■ YOUR TASK: Report each line below that carries the word "General".

■ EXTRACTED RECORDS:
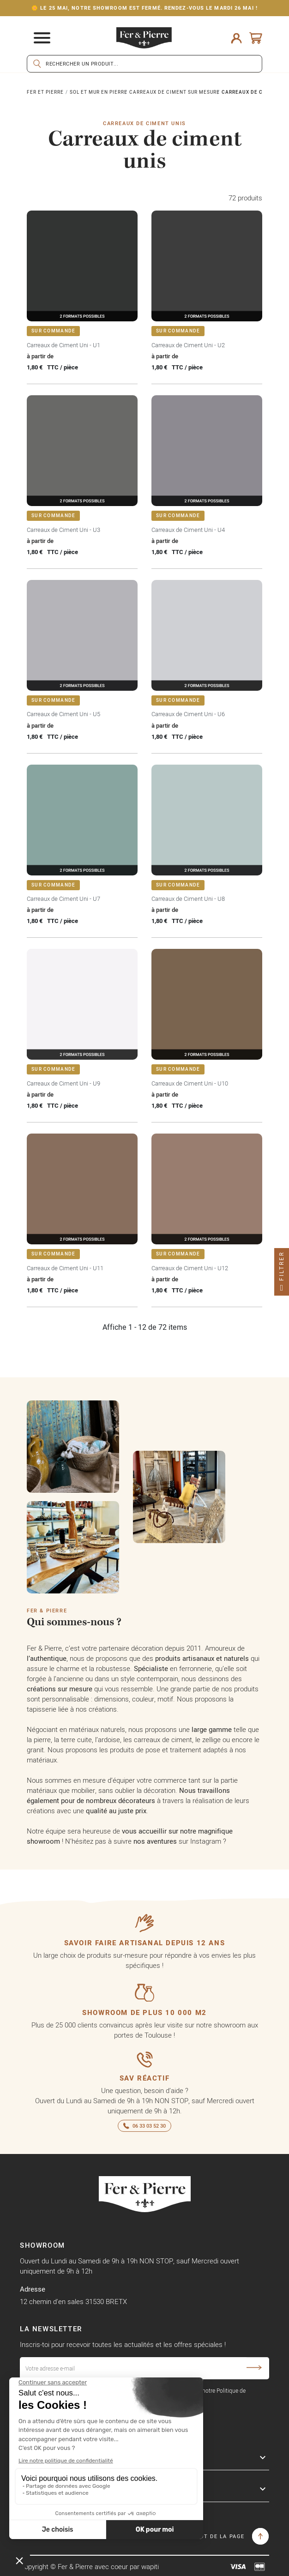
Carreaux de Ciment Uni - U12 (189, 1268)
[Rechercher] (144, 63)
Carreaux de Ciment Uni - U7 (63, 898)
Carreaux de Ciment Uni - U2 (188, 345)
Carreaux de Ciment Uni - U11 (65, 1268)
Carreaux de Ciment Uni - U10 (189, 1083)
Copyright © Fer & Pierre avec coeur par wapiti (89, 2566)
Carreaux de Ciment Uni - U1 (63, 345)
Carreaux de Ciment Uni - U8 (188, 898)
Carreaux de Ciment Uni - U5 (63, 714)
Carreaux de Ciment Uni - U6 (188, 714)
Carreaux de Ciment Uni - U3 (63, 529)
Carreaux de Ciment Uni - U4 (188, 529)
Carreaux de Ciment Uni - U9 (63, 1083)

---

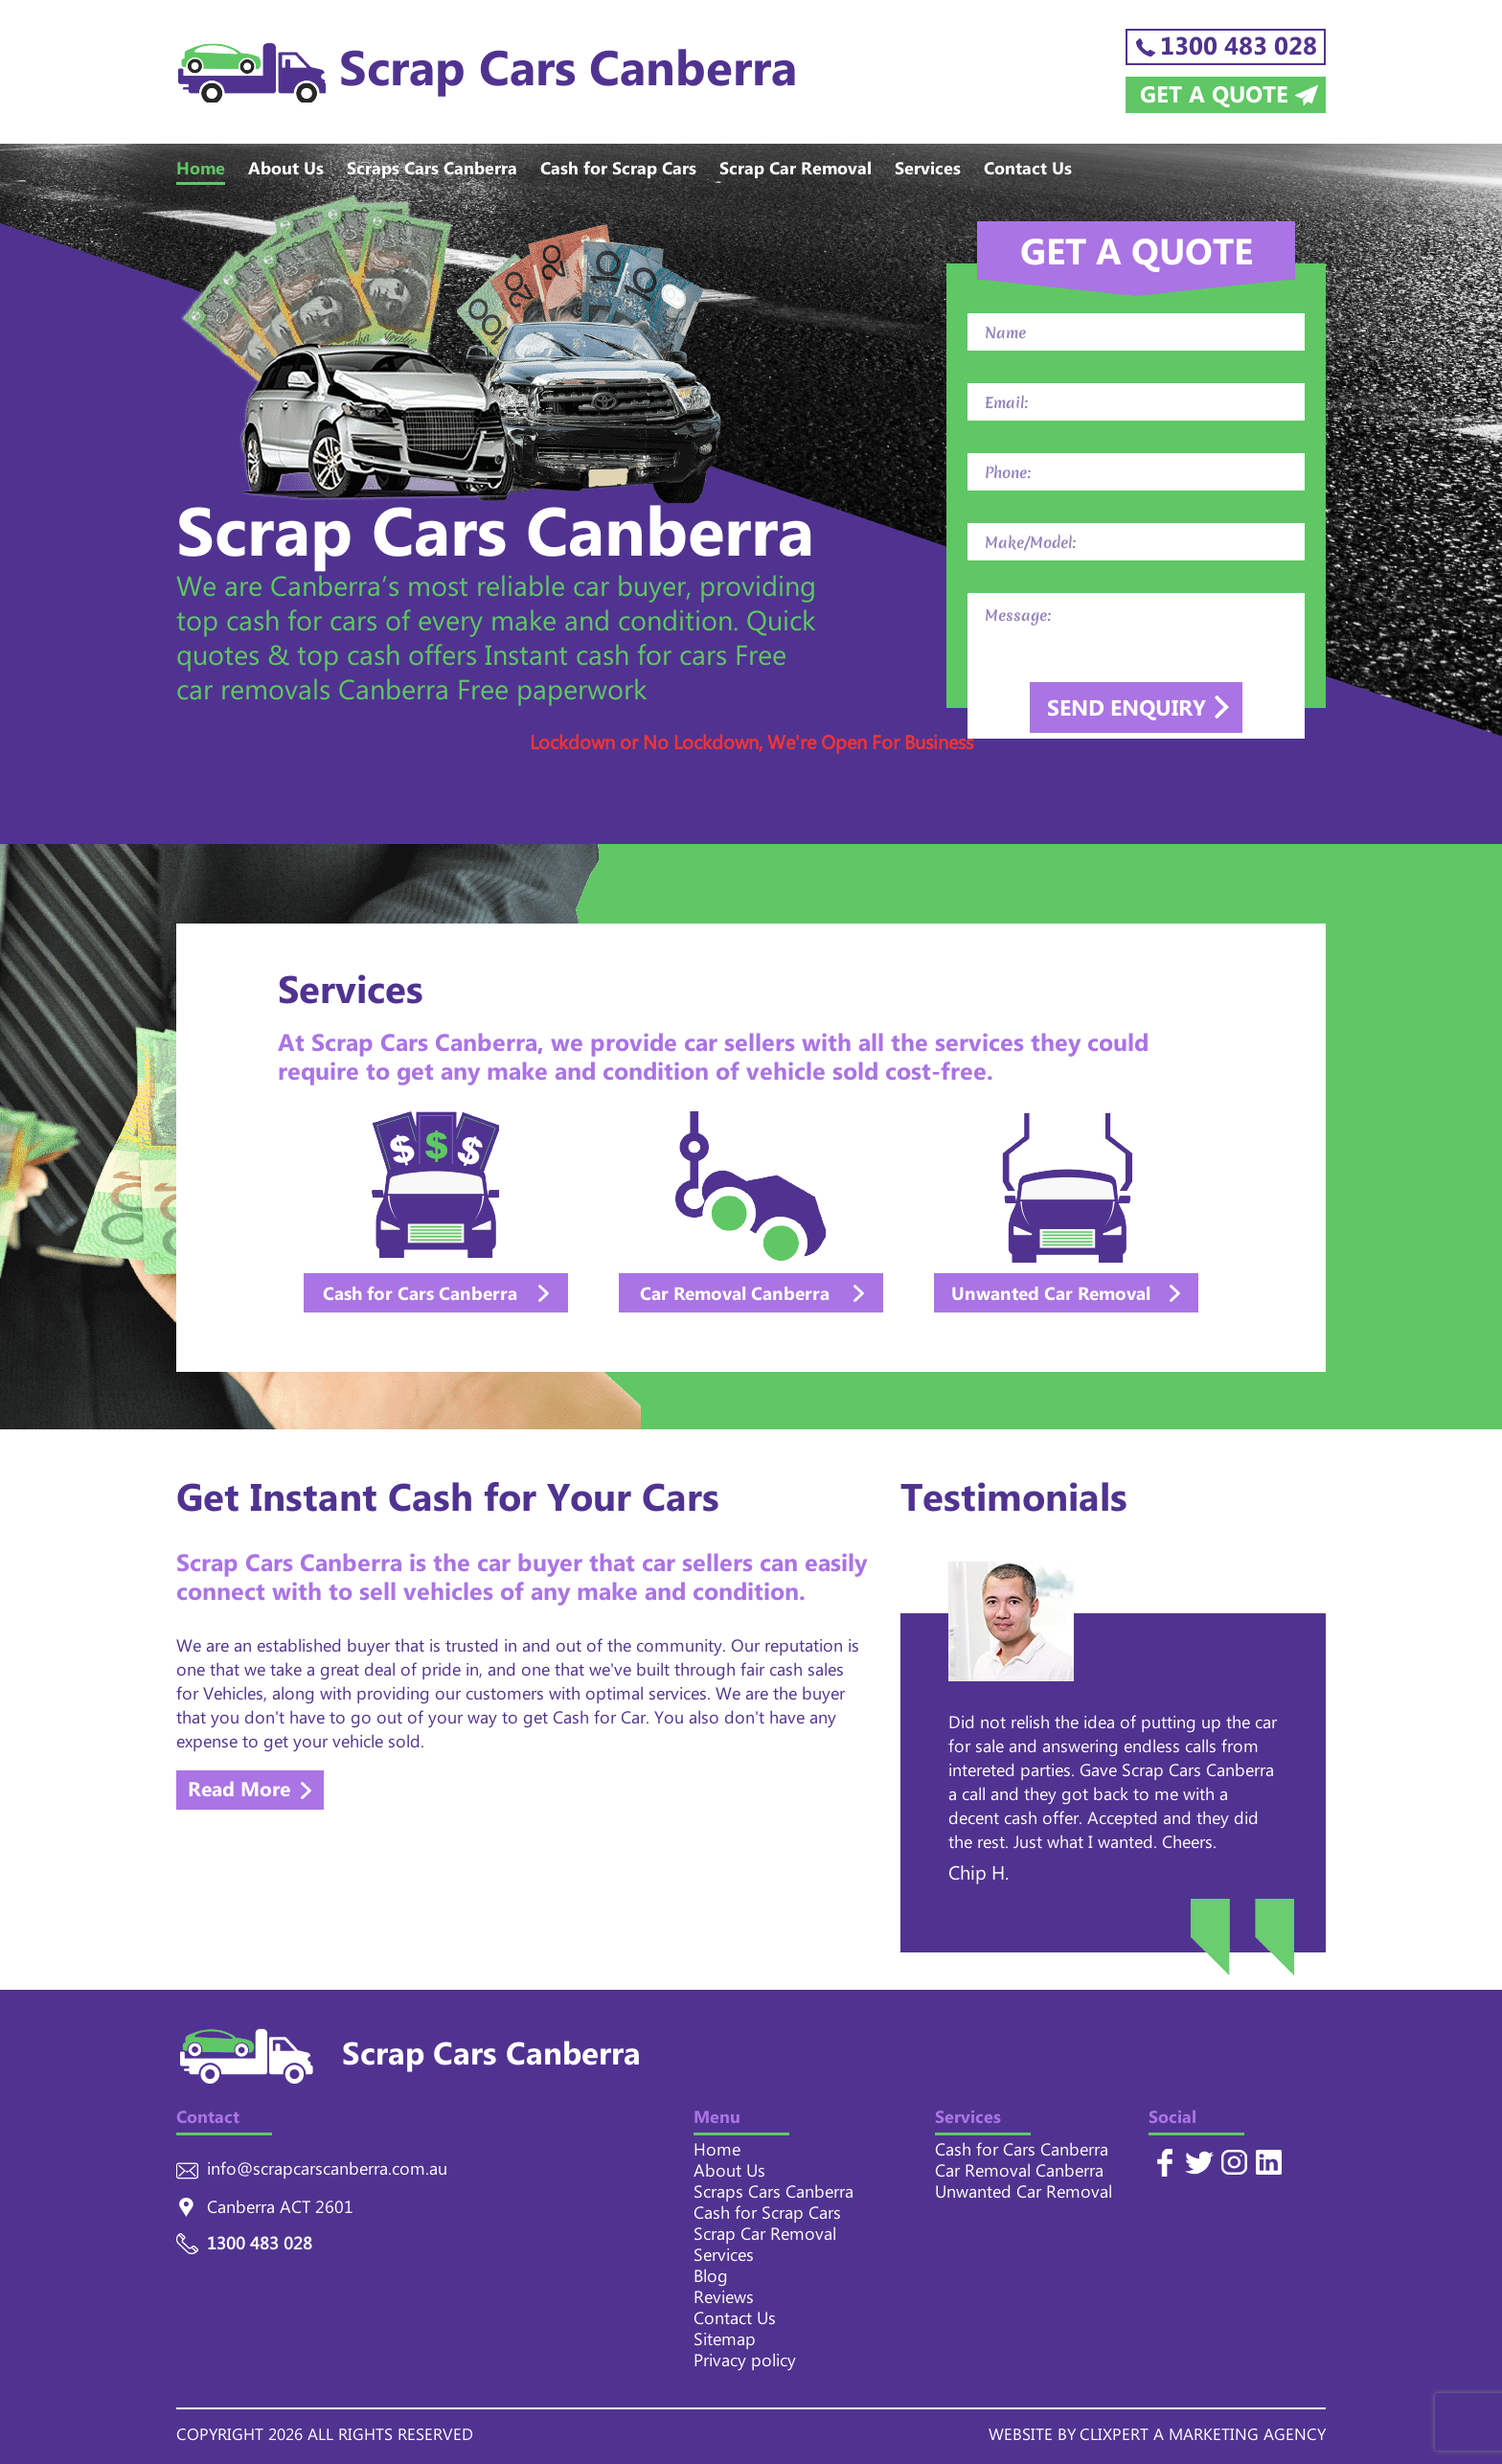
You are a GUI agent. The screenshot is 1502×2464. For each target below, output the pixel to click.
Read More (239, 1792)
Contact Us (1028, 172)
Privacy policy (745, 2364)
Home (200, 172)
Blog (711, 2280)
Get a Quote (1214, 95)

...

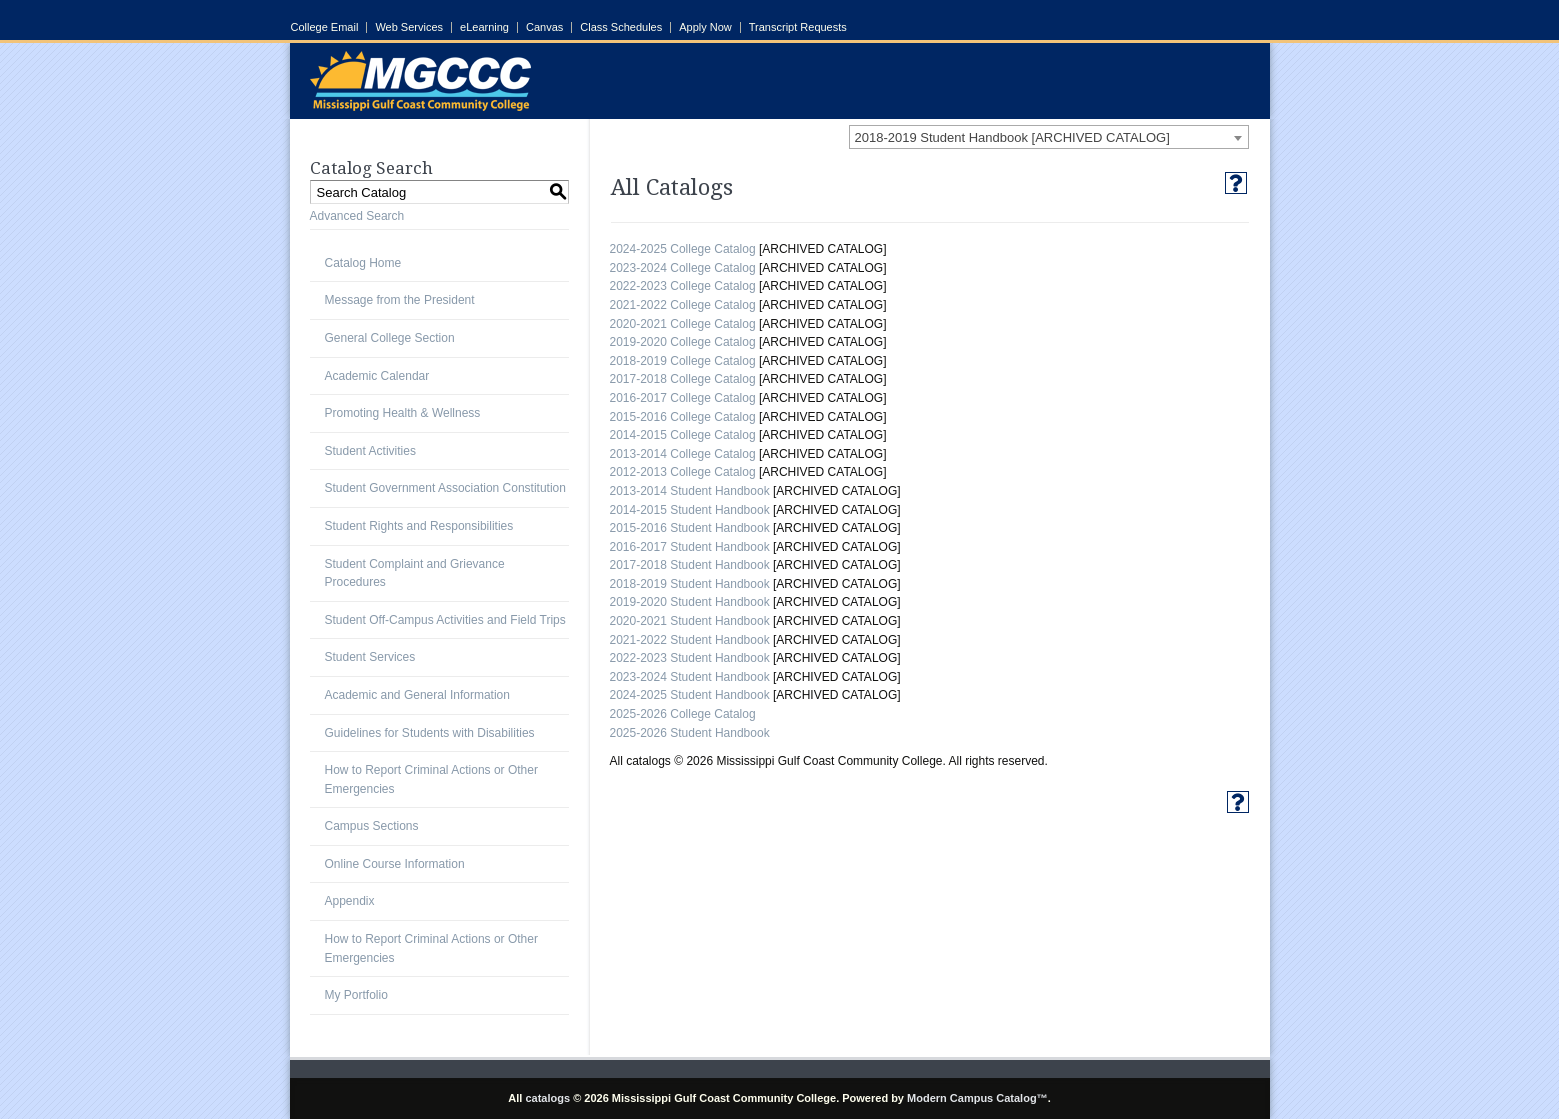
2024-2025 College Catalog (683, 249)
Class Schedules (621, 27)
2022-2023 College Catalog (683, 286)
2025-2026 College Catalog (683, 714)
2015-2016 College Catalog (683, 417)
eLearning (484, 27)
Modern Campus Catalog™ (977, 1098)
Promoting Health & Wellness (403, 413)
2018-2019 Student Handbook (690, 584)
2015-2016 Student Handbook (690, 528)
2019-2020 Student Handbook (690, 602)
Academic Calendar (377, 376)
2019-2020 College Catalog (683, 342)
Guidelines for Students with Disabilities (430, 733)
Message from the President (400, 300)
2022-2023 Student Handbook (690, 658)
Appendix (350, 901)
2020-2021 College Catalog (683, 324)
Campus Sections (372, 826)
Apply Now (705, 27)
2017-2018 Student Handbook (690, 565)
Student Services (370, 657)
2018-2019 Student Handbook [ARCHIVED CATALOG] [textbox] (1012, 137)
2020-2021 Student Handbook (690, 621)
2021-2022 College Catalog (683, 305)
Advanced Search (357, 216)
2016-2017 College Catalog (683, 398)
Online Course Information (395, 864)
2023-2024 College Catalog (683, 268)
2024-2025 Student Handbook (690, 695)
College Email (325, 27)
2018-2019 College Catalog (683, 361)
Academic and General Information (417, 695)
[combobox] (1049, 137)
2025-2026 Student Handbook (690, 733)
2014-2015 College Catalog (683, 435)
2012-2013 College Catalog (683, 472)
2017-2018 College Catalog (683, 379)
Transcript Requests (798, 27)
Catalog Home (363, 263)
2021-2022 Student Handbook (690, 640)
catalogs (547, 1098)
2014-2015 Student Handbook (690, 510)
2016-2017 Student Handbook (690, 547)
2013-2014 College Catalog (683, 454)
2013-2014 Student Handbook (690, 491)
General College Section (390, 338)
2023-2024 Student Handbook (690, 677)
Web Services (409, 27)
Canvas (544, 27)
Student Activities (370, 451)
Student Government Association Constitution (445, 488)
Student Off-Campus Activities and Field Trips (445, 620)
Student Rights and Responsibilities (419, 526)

■ TASK RESULT:
Academic and General Information (417, 695)
General College Section (390, 338)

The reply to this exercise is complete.